:: What you should do ::
Whatever appears in the data below, copy it exactly.

[Provided records]

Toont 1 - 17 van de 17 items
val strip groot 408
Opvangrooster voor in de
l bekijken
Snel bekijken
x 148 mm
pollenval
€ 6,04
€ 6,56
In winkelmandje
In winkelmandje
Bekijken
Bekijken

[/Provided records]

:: Answer to the problem ::
Toont 1 - 17 van de 17 items
val strip groot 408
Opvangrooster voor in de
l bekijken
Snel bekijken
x 148 mm
pollenval
€ 6,04
€ 6,56
In winkelmandje
In winkelmandje
Bekijken
Bekijken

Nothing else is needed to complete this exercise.